Today i did an interesting thing. I stood in front of the mirror hoping to externalize myself and subsequently introject the significations reflected back to me. I saw my reflection, i saw myself, inescapably conjoined yet incontrovertibly split. Fragmentation cascaded from every runnel in my mind. I couldn't hep noticing that what i saw was not a bleached simulacrum of a reflection but an alien being, an extension of me, indivisible yet with a palpable agency of its own. By extrojecting myself i had rendered separate a part of me unbeknownst to myself. Yet, through this retrospective knowledge a part of my essential being was thoroughly sullied and impugned.

I know i see a reflection of myself. I know it is my own being, cleft through the mediation of the mirror in my consciousness. But the part of me that is me feels tenuous and the part of me which the mirror reflects seems anterior, hearkening back to a realm of consciousness that is unfathomable, untraversable. The hints and feelers my reflection throws at me suffuse me with inadequacy. Knowledge advances, self awareness retracts and the singularity of my becoming ebbs and flows. The reflection's otherness others me from myself because my appraising, discerning consciousness seems to have become apocryphal too.
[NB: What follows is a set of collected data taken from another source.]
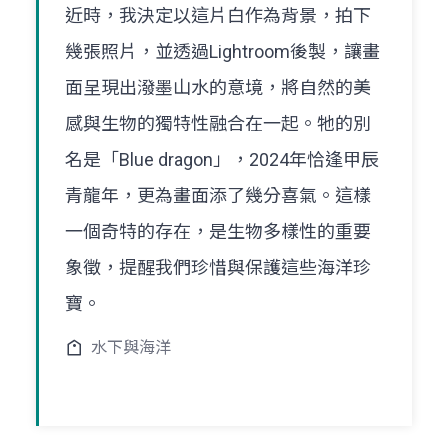
近時，我決定以這片白作為背景，拍下
幾張照片，並透過Lightroom後製，讓畫
面呈現出潑墨山水的意境，將自然的美
感與生物的獨特性融合在一起。牠的別
名是「Blue dragon」，2024年恰逢甲辰
青龍年，更為畫面添了幾分喜氣。這樣
一個奇特的存在，是生物多樣性的重要
象徵，提醒我們珍惜與保護這些海洋珍
寶。
水下與海洋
What, then, am i promulgating? That i have no telos or does the mirror have no reality? The veraciousness of seemingly disparate phenomena surely lies in between. What the mirror revealed today, in parenthesis was how unknowable i was to myself, was to be to myself. Any factuality, arrived at with any modicum of exactitude, would, of necessity, be dubious and inauthentic. I felt relieved and reprieved yet discomfited and unnerved. The sole conclusion of my unceasing ruminations, incisive  peregrinations into myself was that i could never know myself in entirety. The reality of indeterminacy and irresolution of even the most sacred and inviolable fulcrum of being, my own self, required a relinquishment of self regard and augmentation of a jouissance i could not access but experience. This made a metaphysician out of me.